Figure 6. Colitic Wnt5 DKO mice produce CD101-high hyper-immunosuppressive neutrophils from the spleen.
DKO mice and WT control mice were treated as in Figure 1.
(A) Common upregulated (red) and downregulated (blue) genes (log2 fold change > 0.1 or < −0.1, adjusted p value [p value adj] < 0.05) from transcriptomic and proteomic analyses of blood neutrophils from DKO mice and WT mice are denoted on the volcano plot.
(B) CD101 was detected by flow cytometry in blood neutrophils from DKO mice and WT control mice treated with water or DSS.
(C–E) CD8+ T cells were cocultured with blood neutrophils sorted from WT water, WT-DSS, and DKO-DSS mice for 72 h. GZMB, interferon γ (IFNγ), and T cell expansion were determined by flow cytometry.
(F–I) CD8+ T cells were cocultured with WT-DSS blood neutrophils and DKO-DSS CD101-low and DKO-DSS CD101-high blood neutrophils, respectively, for 72 h. GZMB, IFNγ, and T cell expansion were determined by flow cytometry. Colored shades denote fluorescence-activated cell sorting (FACS) gating.

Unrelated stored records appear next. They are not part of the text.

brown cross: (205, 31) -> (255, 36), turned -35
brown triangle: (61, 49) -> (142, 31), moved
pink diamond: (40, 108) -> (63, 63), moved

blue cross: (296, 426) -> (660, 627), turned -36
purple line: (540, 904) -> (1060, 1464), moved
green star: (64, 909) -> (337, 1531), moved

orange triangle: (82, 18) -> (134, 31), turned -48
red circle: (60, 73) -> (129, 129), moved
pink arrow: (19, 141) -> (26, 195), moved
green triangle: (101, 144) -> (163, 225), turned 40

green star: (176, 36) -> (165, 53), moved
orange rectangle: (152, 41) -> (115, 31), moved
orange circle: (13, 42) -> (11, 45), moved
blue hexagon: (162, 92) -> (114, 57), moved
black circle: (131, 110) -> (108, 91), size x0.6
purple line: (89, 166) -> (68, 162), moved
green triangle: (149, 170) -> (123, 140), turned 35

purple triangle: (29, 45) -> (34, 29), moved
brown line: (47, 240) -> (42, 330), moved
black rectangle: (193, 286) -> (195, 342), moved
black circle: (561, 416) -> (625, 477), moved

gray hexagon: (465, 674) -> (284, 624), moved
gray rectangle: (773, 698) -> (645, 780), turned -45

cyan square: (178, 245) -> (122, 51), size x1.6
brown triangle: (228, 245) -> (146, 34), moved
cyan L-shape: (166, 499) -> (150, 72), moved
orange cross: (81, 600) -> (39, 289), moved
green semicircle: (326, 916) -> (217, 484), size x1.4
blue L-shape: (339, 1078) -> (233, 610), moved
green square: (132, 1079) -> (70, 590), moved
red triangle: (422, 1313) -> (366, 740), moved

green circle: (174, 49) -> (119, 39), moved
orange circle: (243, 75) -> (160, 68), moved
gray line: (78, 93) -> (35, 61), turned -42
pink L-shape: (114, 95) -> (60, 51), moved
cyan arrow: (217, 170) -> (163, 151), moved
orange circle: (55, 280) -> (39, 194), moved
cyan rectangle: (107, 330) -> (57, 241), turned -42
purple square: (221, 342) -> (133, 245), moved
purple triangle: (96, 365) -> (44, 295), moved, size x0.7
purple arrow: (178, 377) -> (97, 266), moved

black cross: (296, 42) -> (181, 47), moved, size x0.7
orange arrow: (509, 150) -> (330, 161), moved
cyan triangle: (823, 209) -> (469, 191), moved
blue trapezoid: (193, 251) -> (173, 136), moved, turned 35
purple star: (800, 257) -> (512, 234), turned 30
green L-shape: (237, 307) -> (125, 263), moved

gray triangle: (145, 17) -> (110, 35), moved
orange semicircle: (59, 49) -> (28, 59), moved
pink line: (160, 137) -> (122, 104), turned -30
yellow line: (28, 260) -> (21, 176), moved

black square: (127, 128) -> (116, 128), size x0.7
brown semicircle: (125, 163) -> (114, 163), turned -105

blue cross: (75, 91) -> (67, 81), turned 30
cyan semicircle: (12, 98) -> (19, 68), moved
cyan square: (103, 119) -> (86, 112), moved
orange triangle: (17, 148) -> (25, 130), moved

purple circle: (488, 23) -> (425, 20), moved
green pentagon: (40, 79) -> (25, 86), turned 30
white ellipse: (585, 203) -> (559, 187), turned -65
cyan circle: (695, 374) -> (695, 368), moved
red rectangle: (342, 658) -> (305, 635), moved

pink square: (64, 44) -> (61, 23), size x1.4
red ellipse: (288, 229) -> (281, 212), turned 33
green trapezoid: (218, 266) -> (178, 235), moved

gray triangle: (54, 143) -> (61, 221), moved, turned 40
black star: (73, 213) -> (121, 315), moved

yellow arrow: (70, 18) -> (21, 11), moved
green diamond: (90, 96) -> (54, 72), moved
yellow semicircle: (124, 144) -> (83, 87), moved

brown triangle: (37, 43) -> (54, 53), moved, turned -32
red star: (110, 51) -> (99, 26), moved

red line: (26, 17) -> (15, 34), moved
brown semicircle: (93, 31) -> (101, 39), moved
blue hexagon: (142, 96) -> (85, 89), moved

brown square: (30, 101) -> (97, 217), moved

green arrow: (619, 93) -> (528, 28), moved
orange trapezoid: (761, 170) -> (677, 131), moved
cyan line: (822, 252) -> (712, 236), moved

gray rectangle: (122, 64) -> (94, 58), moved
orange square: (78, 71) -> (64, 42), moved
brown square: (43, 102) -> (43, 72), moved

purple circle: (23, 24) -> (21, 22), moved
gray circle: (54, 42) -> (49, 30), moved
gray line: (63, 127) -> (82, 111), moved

(J) CD101 expression was determined in blood Ly6G+CFSE+ and Ly6G+Far-Red+ cells by flow cytometry.
(K–N) Splenic neutrophils from WT-DSS mice and DKO-DSS mice were isolated by FACS and transfected with the Cd101 small interfering RNA (siRNA) for 48 h and then cocultured with CD8+ T cells for 72 h. The knockdown efficiency of Cd101 is shown in (K). GZMB, IFNγ, and T cell expansion were determined by flow cytometry.
Data in (C)–(E), (G)–(I) and (L)–(N) are presented as means ± SEM with p values (two-tailed one-way ANOVA), and each datum point represents one mouse. Each independent experiment consists of at least three technical replicates.